Sigh.  Francis tries to get Lola to help him frame Narcisse for being a spy for Elizabeth I (which, as far as I know, he is not), so Francis can have him executed for treason, because Francis is terrible. JUST HAVE SOMEONE POISON HIM. Or loosen his saddle and then scare his horse. Have him “accidentally” shot at the next hunt. Oh, wait, I don’t know if they had guns yet at this point for hunting. Have him “accidentally” attacked by falcons at the next…falcon event! Push him off a balcony! (Hard, though, don’t want to just break his leg.) Tell Mary what’s happening, have her accuse him of assaulting her virtue, duel with him — no, Narcisse will beat Francis in a duel, that will never work. ANYWAY, point being is there’s LOADS of ways to have Narcisse killed that don’t involve planting evidence behind a painting! Crikey:

Especially because Francis is squirrelly as shit about the entire thing, and NARCISSE at least seems to be pretty open and honest with his fellow bath lover Lola, who also seems to really want to bang him. “JUST DO IT,” whispers the soft-focus candle.

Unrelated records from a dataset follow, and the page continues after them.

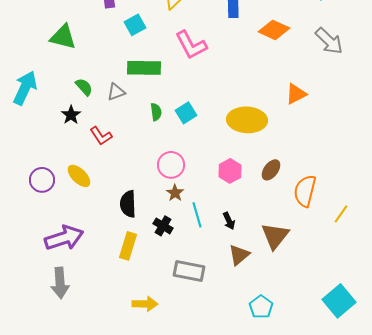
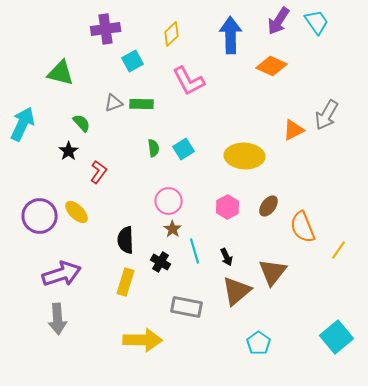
gray arrow: (329, 41) -> (327, 115), moved, turned 76
green rectangle: (144, 68) -> (142, 104), size x0.7
gray triangle: (116, 92) -> (114, 103), moved
red L-shape: (101, 136) -> (99, 172), turned -110
purple circle: (42, 180) -> (40, 216), size x1.4
orange semicircle: (305, 191) -> (303, 227), turned -36
brown triangle: (239, 255) -> (237, 291), size x1.4
yellow arrow: (145, 304) -> (143, 340), size x1.5

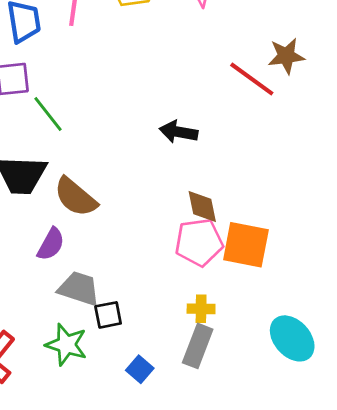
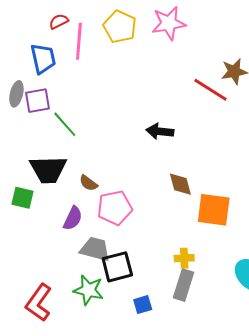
brown semicircle: (75, 197) -> (88, 183), size x0.6
pink pentagon: (199, 242) -> (115, 208), moved
black square: (108, 315) -> (117, 267), size x1.5
blue square: (140, 369) -> (143, 305), turned 36

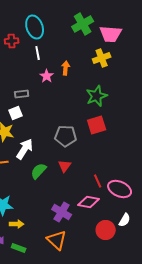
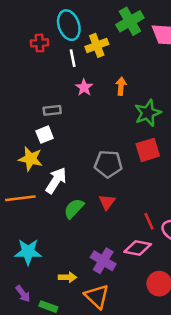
yellow cross: (102, 58) -> (97, 45), moved
orange arrow: (66, 68) -> (121, 86), moved
yellow arrow: (17, 224) -> (68, 277), moved

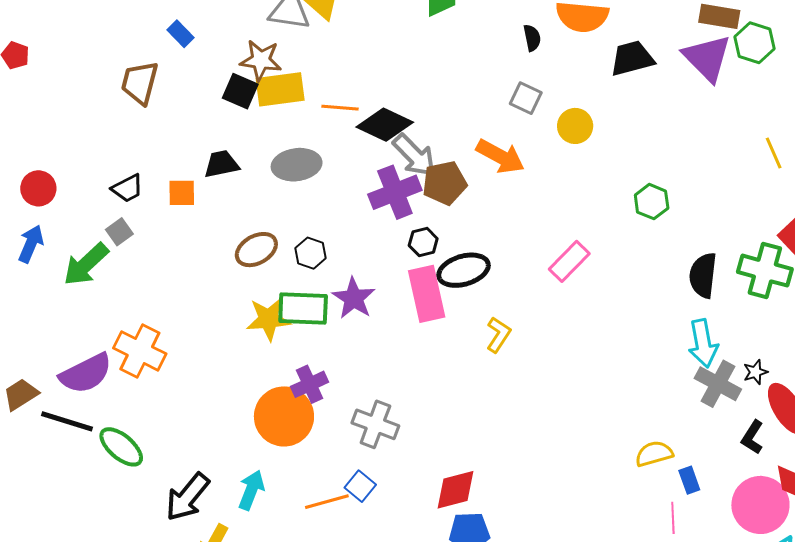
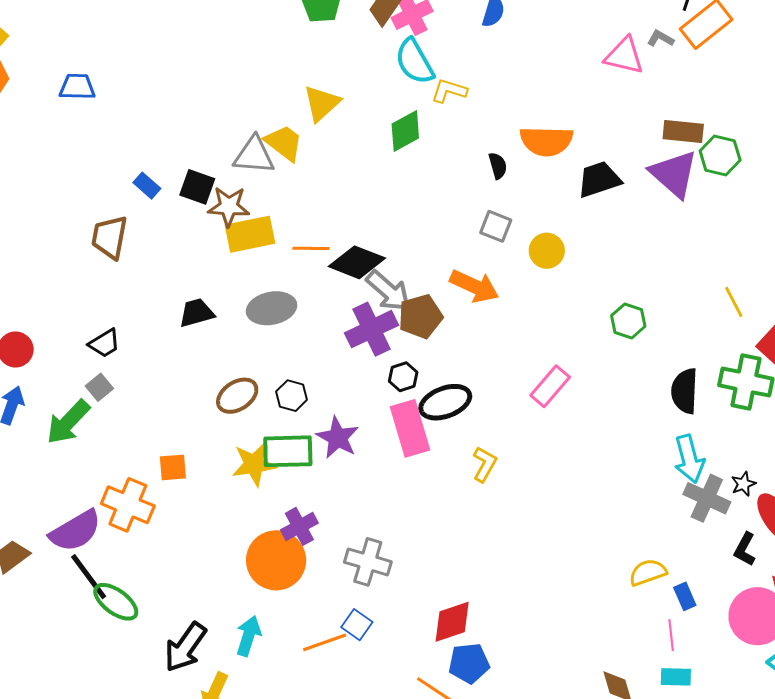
black square: (240, 91) -> (197, 187), moved
yellow line: (774, 153) -> (734, 302), moved
orange square: (182, 193) -> (173, 467), moved
black line: (67, 421) -> (89, 577), moved, turned 40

Meanwhile, Catherine takes a break from worrying about the dead people following her around to tell Mary — who should know this, but whatever; this IS the best way to tell the audience — that Conde has an ulterior motive in teaming up with her against Francis: He’s got a claim to the throne, and if Francis gets the axe, he gets the crown. Mary doesn’t seem THAT fussed by this bit of intel, and her dress here is very pretty, if quite serious. Which I guess is appropriate now that all her A stories involve religious fervor:

I’d actually like to give the costume department a round of applause, in fact:

Mary wore not one but TWO ruff-adjacent outfits this week, and they were — I thought — clever nods to actual period-appropriate looks (or at least, to  a look we’d recognize as period-appropriate, thanks to QEI), and the above certainly explains to those of us who might have flipped through our InStyles while everyone was yapping about Protestants that she is In the Right. Okay, technically, it’s sort of one outfit. The above (in which scene Conde announces HE IS A PROTESTANT!!! Which I think is a lie, told in order to try to blah blah Narcisse yada yada heresy blah blah someone on the writing staff got really into Wolf Hall over the summer), as is, and then as below, as worn with a very kicky little cape:

I kind of just want these two to break up. Just do it before his testicles descend, girl.

Elsewhere, before her mother’s fear of Ghost Curses kicks her out of the castle, Claude (here, flirting OUTRAGEOUSLY with her HALF-BROTHER [to clarify, however, creepy incest is exactly what this kind of show NEEDS, so I’m not complaining about what a scamp Claude is; I shall rather miss her, even though I didn’t really like her] is accidentally dressed for tea with Marie Antoinette:

And don’t worry, I wasn’t going to deprive you of this:

Post Whatever with Francis, Narcisse is telling Lola that she’s the first “worthy opponent” he’s ever had, she is telling him that his opposition to Francis makes things MAD awkward for her, he kisses her, she kisses him back, they make out a bit, then she SLAPS him and says, “do not seek to take before I give,” and then HE says, to her back as she walks off calmly, “I’m glad to hear you’re thinking of giving.” And I know he’s kind of a terrible person — murder-y, not very tolerant of diversity in religion, a blackmailer – but I am REALLY into these two. Can I just watch their show?